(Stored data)
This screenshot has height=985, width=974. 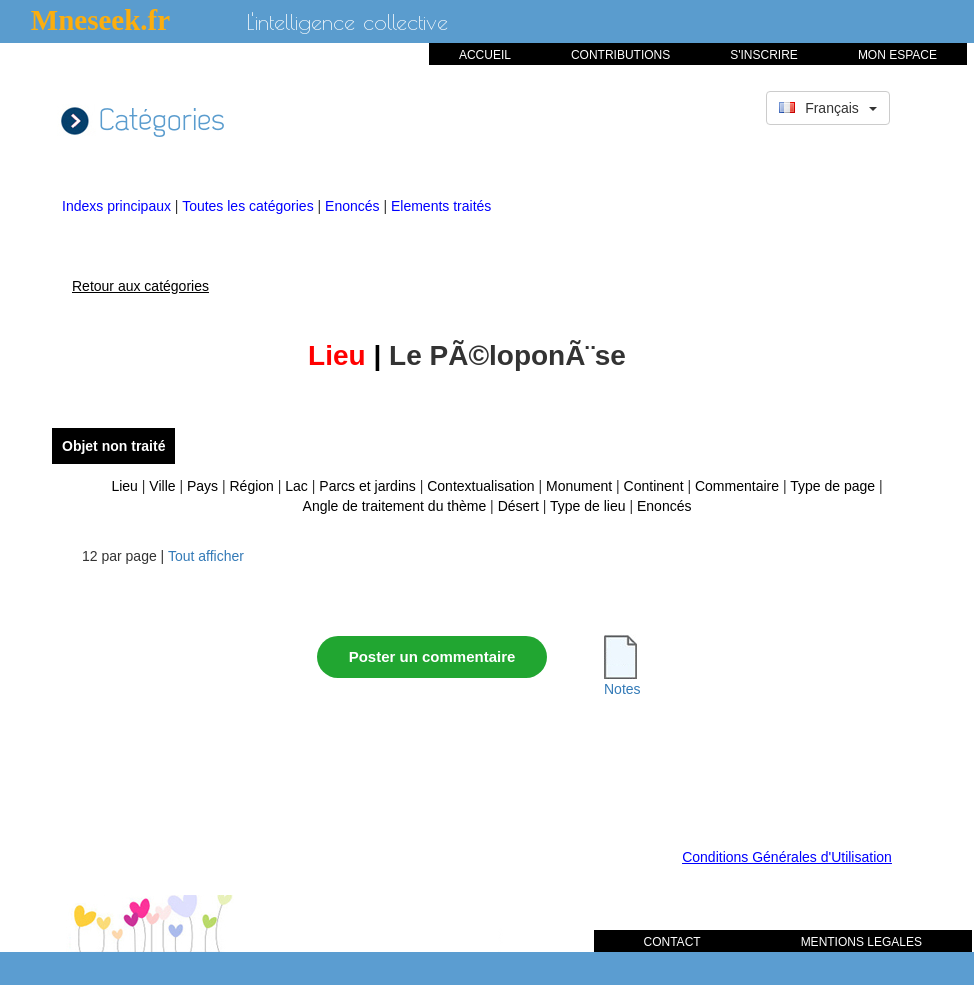 What do you see at coordinates (861, 942) in the screenshot?
I see `MENTIONS LEGALES` at bounding box center [861, 942].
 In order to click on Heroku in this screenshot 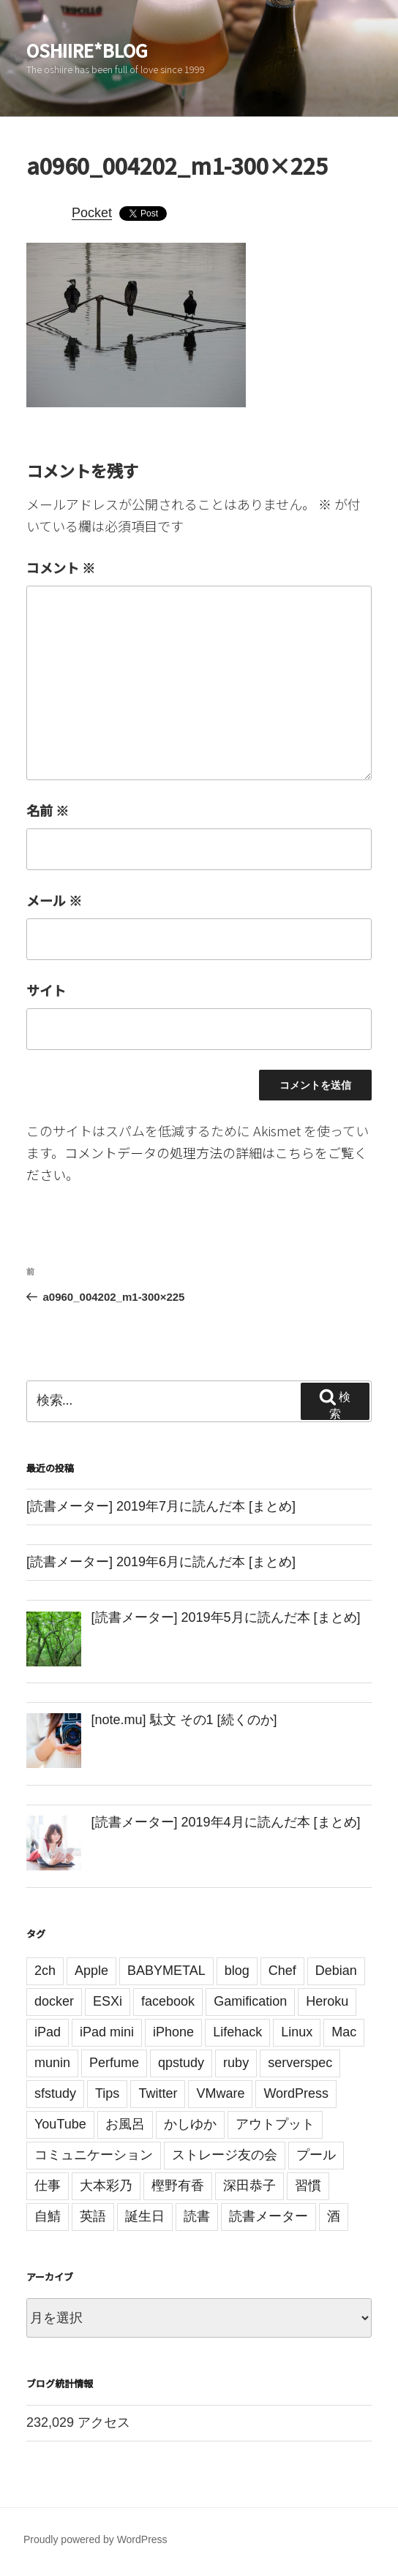, I will do `click(327, 2001)`.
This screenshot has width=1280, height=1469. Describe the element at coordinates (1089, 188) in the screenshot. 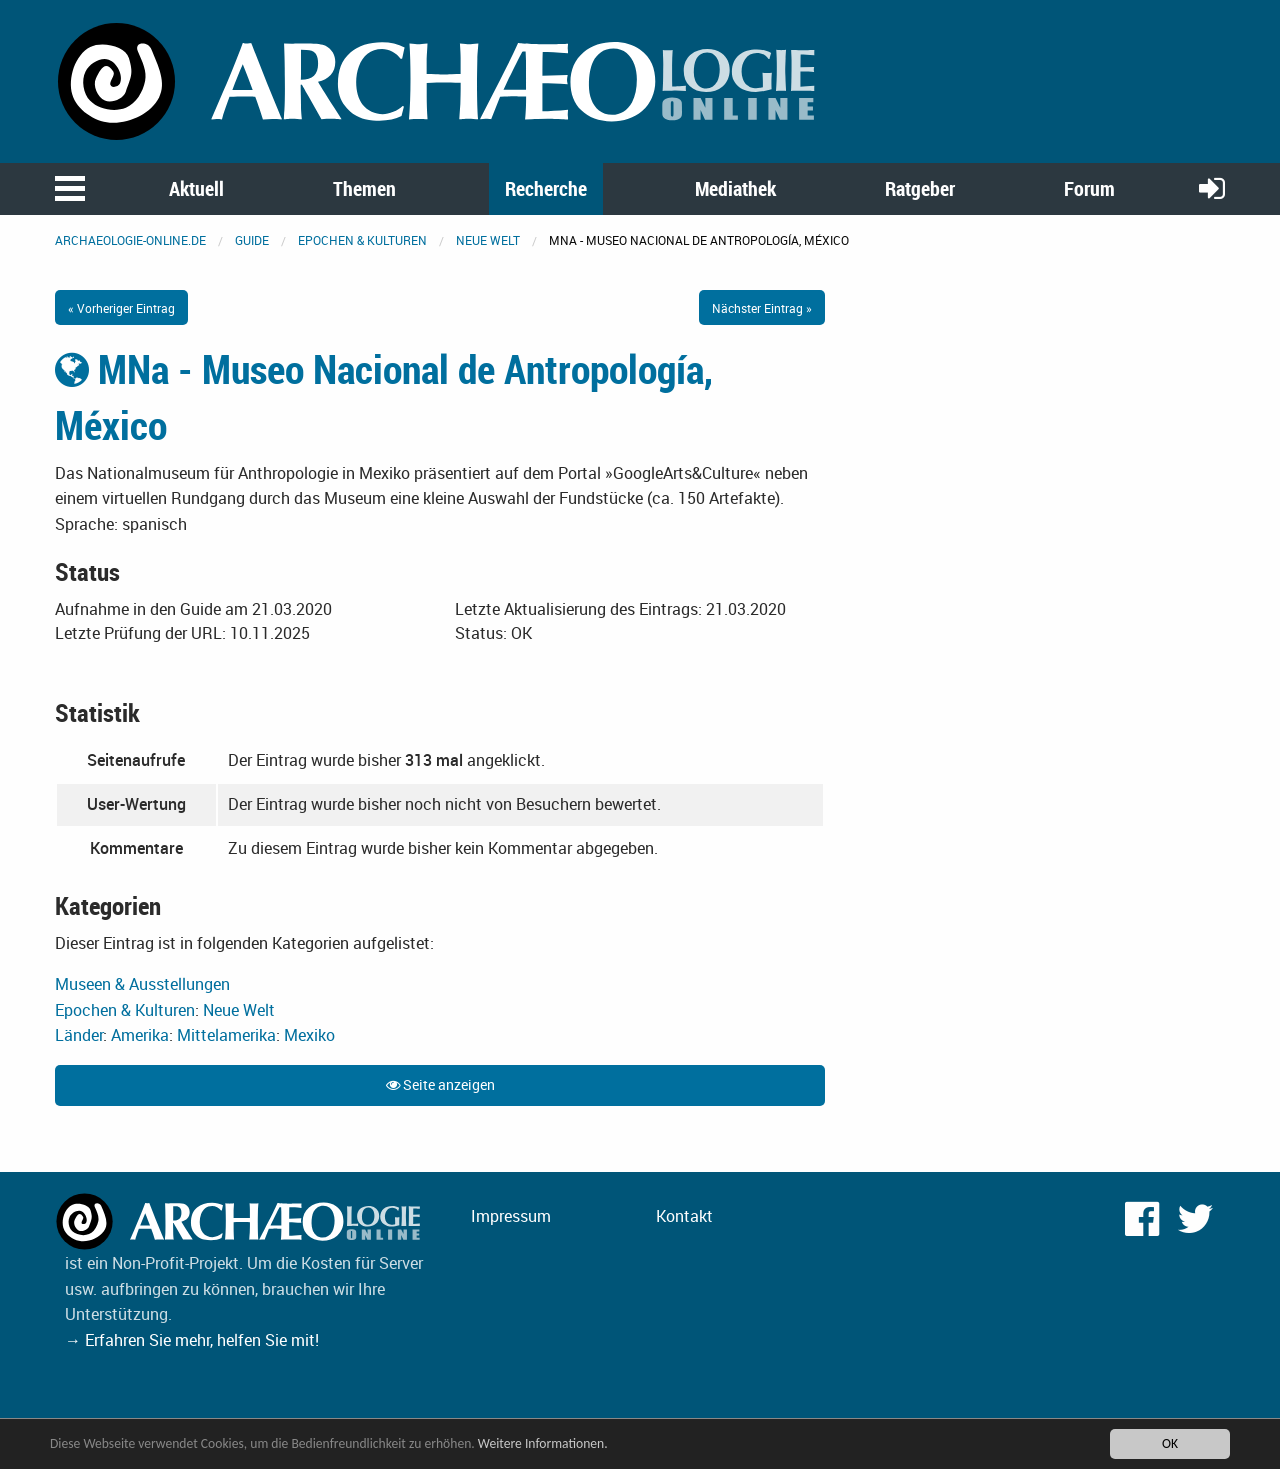

I see `Forum` at that location.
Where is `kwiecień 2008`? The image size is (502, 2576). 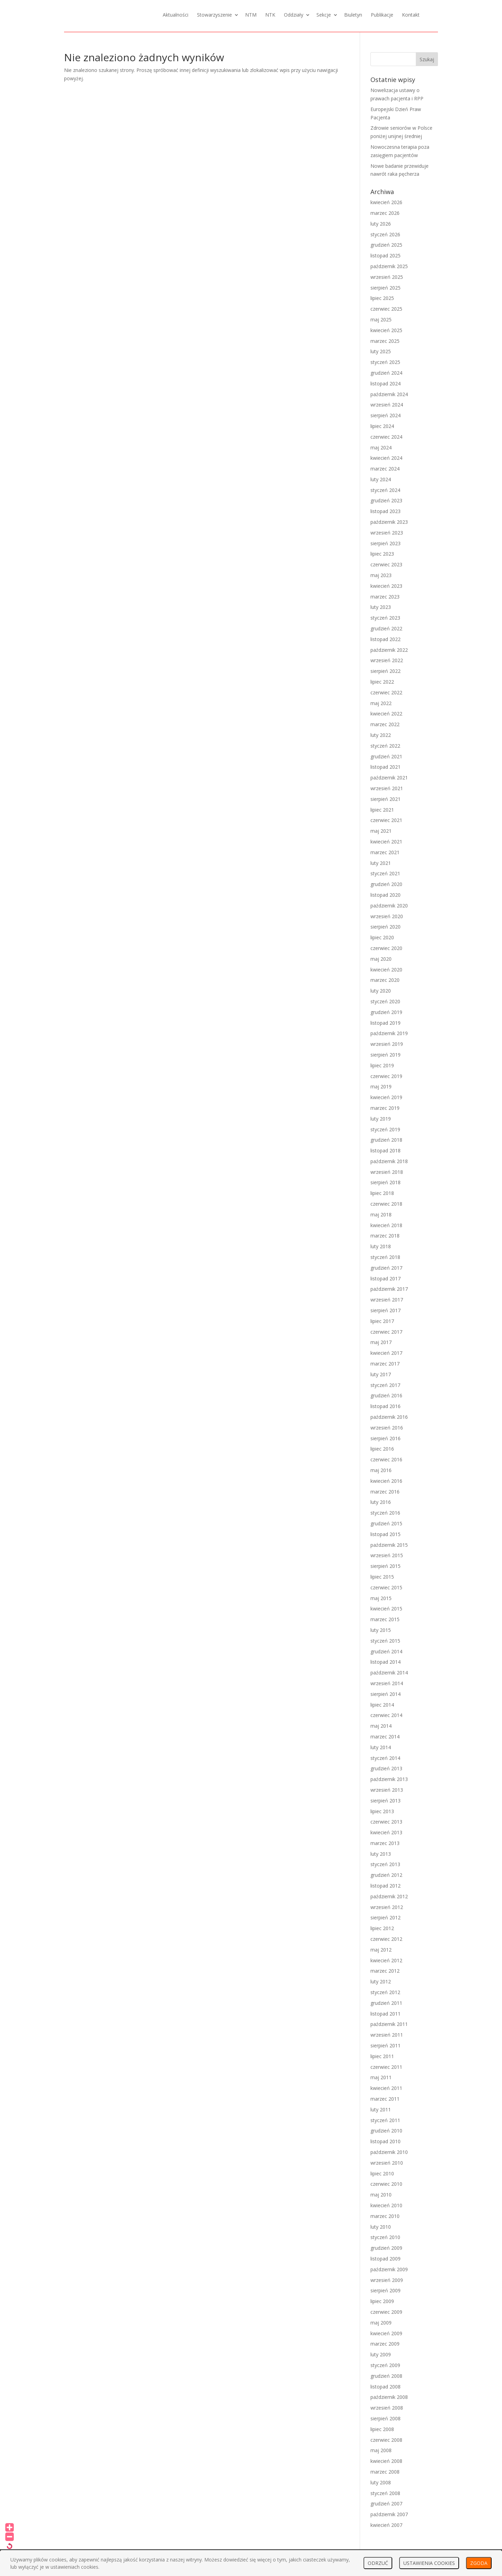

Work request:
Starting at the line that contains "This screenshot has width=1280, height=1469.", please write out each line through the last line of the data, both ends included, and keep pictures out of the copy.

Reply:
This screenshot has width=1280, height=1469. Describe the element at coordinates (1089, 188) in the screenshot. 

I see `Forum` at that location.
Where is `kwiecień 2008`? The image size is (502, 2576). 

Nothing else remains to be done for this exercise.